Tibbletime::rollify regression dynamic explanatory variables


#1

I'm attempting to build a rolling regression framework that could process a dynamic list of explanatory variables. I've tried this a few ways but haven't yet found an ideal solution that achieves the following:

  1. allows me to pass a dynamically generated list of explanatory variables (I have had success doing this using tidyquant::tq_mutate, but not in tibbletime::rollify framework)

  2. allows me to run the rolling regressions in parallel (I have had success doing this using tibbletime::rollify framework but not in tidyquant::tq_mutate)

# rollify regression example
library(tidyquant)
library(tibbletime)
library(multidplyr)

# price time series
price_df <- c("FB", "AAPL", "GOOG", "NFLX") %>%
    tq_get(
        get = "stock.prices",
        from = "2010-01-01",
        to = Sys.Date()-1) %>%
    group_by(symbol) %>%
    tq_transmute(
        select ="adjusted",
        mutate_fun = periodReturn,
        period = "daily",
        col_rename = "daily_return"
    )

# defining index names as a vector so they can be called in function execution later
indexes <- c("^GSPC", "XLK")

# pull index time series
indx_df <- indexes %>%
    tq_get(
        get = "stock.prices",
        from = "2010-01-01",
        to = Sys.Date()-1) %>%
    group_by(symbol) %>%
    tq_transmute(
        select = adjusted, 
        mutate_fun = periodReturn, 
        period = "daily") %>%
    spread(key = symbol, value = daily.returns)

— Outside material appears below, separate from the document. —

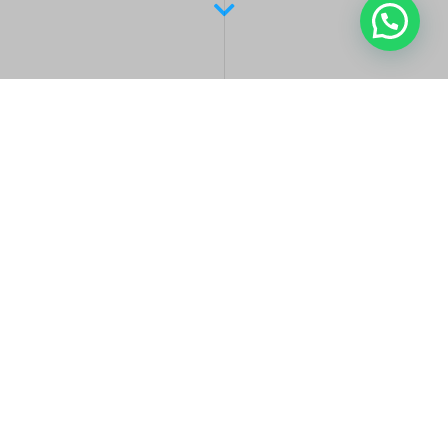
Latest Posts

# framework to explicitly pass a determined number of explanatory variables
rolling_regr <- rollify(.f = ~lm(..1 ~ ..2 + ..3), window = 252, unlist = FALSE)

# framework to dynamically pass a vector of explanatory variables
# can this be done in rollify framework?
#rolling_regr <- rollify(.f = ~lm(paste0(.x," ~ `",paste0(.y,collapse = "` + `"),"`")), window = 252, unlist = FALSE)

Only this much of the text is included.